UTRC CDS Lecture: Ketan Savla, "Dynamical Analysis and Control Synthesis for Traffic Systems"
Friday, December 11, 2015
1146 A V Williams
301 405 6576
UTRC Control and Dynamical System Invited Lecture
Dynamical Analysis and Control Synthesis for Traffic Systems: from Microscopic to Macroscopic
University of Southern California
The emergence of autonomous mobility and dynamic control mechanisms in traffic systems provide new opportunities to improve efficiency and resilience. Motivated by these technological trends, we present novel analysis and control tools for microscopic and macroscopic modeling regimes.
In the first part, we present throughput analysis for a horizontal traffic queue, where vehicles arrive into a line with directed flow according to a spatio-temporal Poisson process, and depart after traveling a distance which is identically and independently sampled from an exponential distribution. When inside the system, the instantaneous speed of every vehicle is proportional to power m of the distance to the vehicle in front. We provide an exact characterization of the throughput in the linear (m=1) case, and provide tight probabilistic bounds in the nonlinear case. Our analysis relies on workload as a proxy for queue length in the super-linear (m >= 1) case, and on minimum inter-vehicular distance using order statistic in the sub-linear (m<1) case. We conclude this part by providing an interpretation of the proposed traffic queue as a processor sharing queue, and on using appropriate fluid limit arguments to derive the corresponding macroscopic traffic flow model.
In the second part, we consider continuous time optimal control for macroscopic traffic flow over networks, also known as system optimum dynamic network traffic assignment. Such problems are known to be non-convex due to the underlying traffic flow dynamics. We adopt a known relaxation for the uncontrolled dynamics, and design control policies to make the optimal solution to the relaxed problem feasible with respect to the original dynamics, thereby giving zero optimality gap.
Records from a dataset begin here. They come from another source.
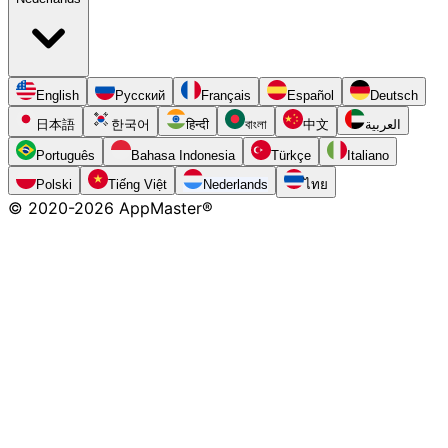
English
Русский
Français
Español
Deutsch
日本語
한국어
हिन्दी
বাংলা
中文
العربية
Português
Bahasa Indonesia
Türkçe
Italiano
Polski
Tiếng Việt
Nederlands
ไทย
© 2020-
2026
AppMaster®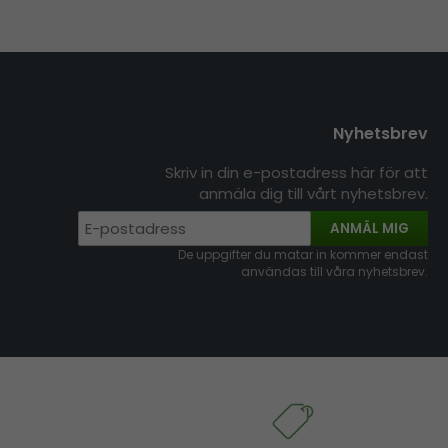
Nyhetsbrev
Skriv in din e-postadress här för att
anmäla dig till vårt nyhetsbrev.
ANMÄL MIG
De uppgifter du matar in kommer endast
användas till våra nyhetsbrev.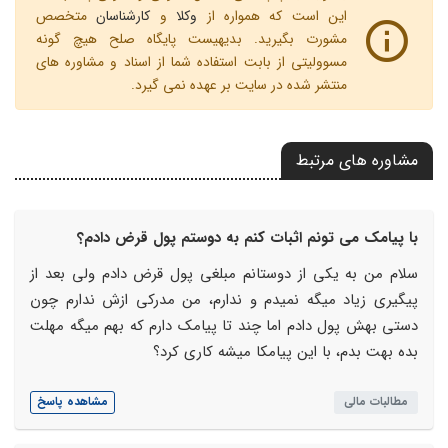
این است که همواره از
وکلا
و
کارشناسان
متخصص
مشورت بگیرید. بدیهیست پایگاه صلح هیچ گونه
مسوولیتی از بابت استفاده شما از اسناد و مشاوره های
منتشر شده در سایت بر عهده نمی گیرد.
مشاوره های مرتبط
با پیامک می تونم اثبات کنم به دوستم پول قرض دادم؟
سلام من به یکی از دوستانم مبلغی پول قرض دادم ولی بعد از
پیگیری زیاد میگه نمیدم و ندارم، من مدرکی ازش ندارم چون
دستی بهش پول دادم اما چند تا پیامک دارم که بهم میگه مهلت
بده بهت بدم، با این پیامکا میشه کاری کرد؟
مطالبات مالی
مشاهده پاسخ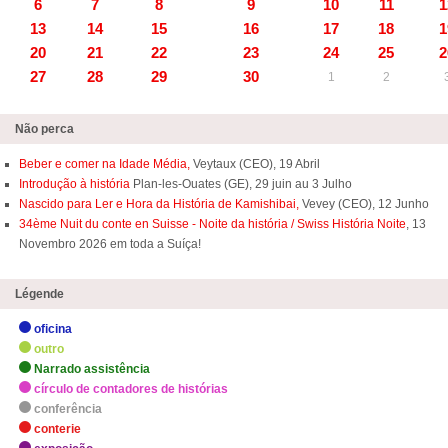
6
7
8
9
10
11
1
13
14
15
16
17
18
1
20
21
22
23
24
25
2
27
28
29
30
1
2
Não perca
Beber e comer na Idade Média,
Veytaux (CEO), 19 Abril
Introdução à história
Plan-les-Ouates (GE), 29 juin au 3 Julho
Nascido para Ler e Hora da História de Kamishibai,
Vevey (CEO), 12 Junho
34ème Nuit du conte en Suisse - Noite da história / Swiss História Noite
, 13
Novembro 2026 em toda a Suíça!
Légende
oficina
outro
Narrado assistência
círculo de contadores de histórias
conferência
conterie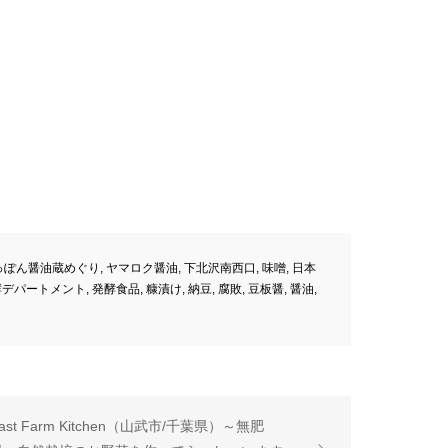
っぽん醤油蔵めぐり
,
ヤマロク醤油
,
下北沢南西口
,
味噌
,
日本
酵デパートメント
,
発酵食品
,
糠漬け
,
納豆
,
腐敗
,
豆板醤
,
醤油
,
ast Farm Kitchen（山武市/千葉県）～無肥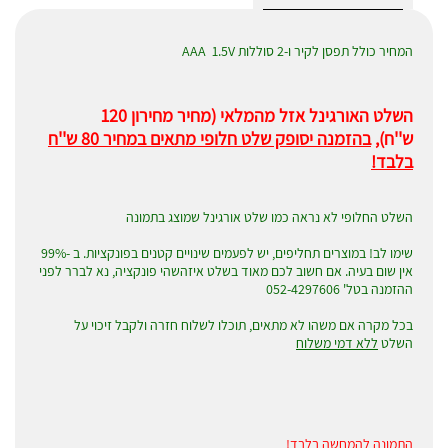
המחיר כולל תפסן לקיר ו-2 סוללות AAA 1.5V
השלט האורגינל אזל מהמלאי (מחיר מחירון 120
ש''ח),
בהזמנה יסופק שלט חלופי מתאים במחיר 80 ש''ח
בלבד!
השלט החלופי לא נראה כמו שלט אורגינל שמוצג בתמונה
שימו לב! במוצרים תחליפים, יש לפעמים שינויים קטנים בפונקציות. ב -99%
אין שום בעיה. אם חשוב לכם מאוד בשלט איזהשהי פונקציה, נא לברר לפני
ההזמנה בטל' 052-4297606
בכל מקרה אם משהו לא מתאים, תוכלו לשלוח חזרה ולקבל זיכוי על
השלט
ללא דמי משלוח
התמונה להמחשה בלבד!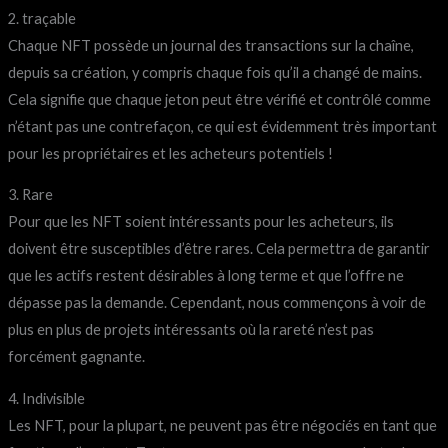
2. traçable
Chaque NFT possède un journal des transactions sur la chaîne,
depuis sa création, y compris chaque fois qu’il a changé de mains.
Cela signifie que chaque jeton peut être vérifié et contrôlé comme
n’étant pas une contrefaçon, ce qui est évidemment très important
pour les propriétaires et les acheteurs potentiels !
3. Rare
Pour que les NFT soient intéressants pour les acheteurs, ils
doivent être susceptibles d’être rares. Cela permettra de garantir
que les actifs restent désirables à long terme et que l’offre ne
dépasse pas la demande. Cependant, nous commençons à voir de
plus en plus de projets intéressants où la rareté n’est pas
forcément gagnante.
4. Indivisible
Les NFT, pour la plupart, ne peuvent pas être négociés en tant que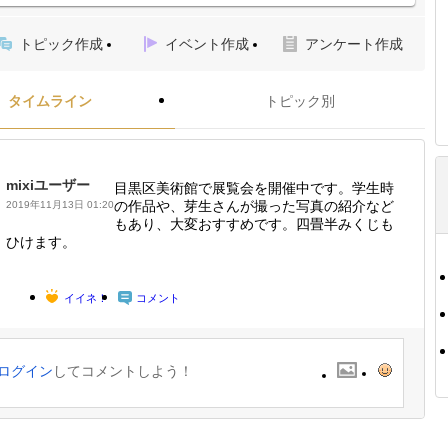
トピック作成
イベント作成
アンケート作成
タイムライン
トピック別
mixiユーザー
目黒区美術館で展覧会を開催中です。学生時
の作品や、芽生さんが撮った写真の紹介など
2019年11月13日 01:20
もあり、大変おすすめです。四畳半みくじも
ひけます。
イイネ！
コメント
ログイン
してコメントしよう！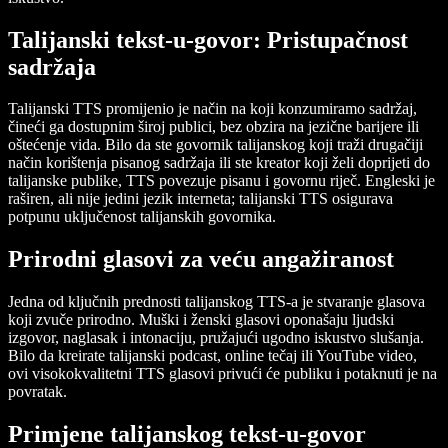
Talijanski tekst-u-govor: Pristupačnost
sadržaja
Talijanski TTS promijenio je način na koji konzumiramo sadržaj,
čineći ga dostupnim široj publici, bez obzira na jezične barijere ili
oštećenje vida. Bilo da ste govornik talijanskog koji traži drugačiji
način korištenja pisanog sadržaja ili ste kreator koji želi doprijeti do
talijanske publike, TTS povezuje pisanu i govornu riječ. Engleski je
raširen, ali nije jedini jezik interneta; talijanski TTS osigurava
potpunu uključenost talijanskih govornika.
Prirodni glasovi za veću angažiranost
Jedna od ključnih prednosti talijanskog TTS-a je stvaranje glasova
koji zvuče prirodno. Muški i ženski glasovi oponašaju ljudski
izgovor, naglasak i intonaciju, pružajući ugodno iskustvo slušanja.
Bilo da kreirate talijanski podcast, online tečaj ili YouTube video,
ovi visokokvalitetni TTS glasovi privući će publiku i potaknuti je na
povratak.
Primjene talijanskog tekst-u-govor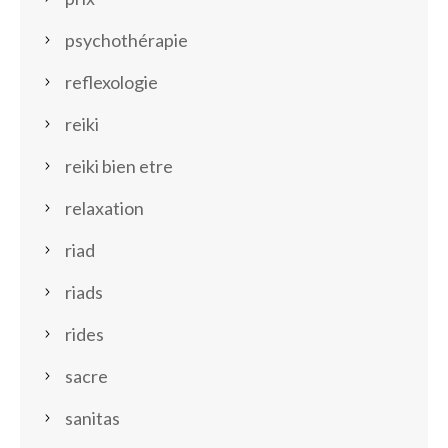
psychothérapie
reflexologie
reiki
reiki bien etre
relaxation
riad
riads
rides
sacre
sanitas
We also identify scenarios where the optimal solution to the relaxed problem is readily feasible. Time permitting, distributed implementation for the proposed optimal control design will also be presented.
Ketan Savla is an Assistant Professor of Civil and Environmental Engineering, Industrial and Systems Engineering, and Electrical Engineering at the University of Southern California. Prior to joining USC, he was a research scientist in the Laboratory for Information and Decision Systems at MIT. He received his PhD in Electrical Engineering from the University of California at Santa Barbara. His current research interests include distributed robust and optimal control, dynamical networks, state-dependent queueing systems and mechanism design, with applications in infrastructure systems and robotics. His recognitions include CCDC Best Thesis Award from UCSB and NSF CAREER.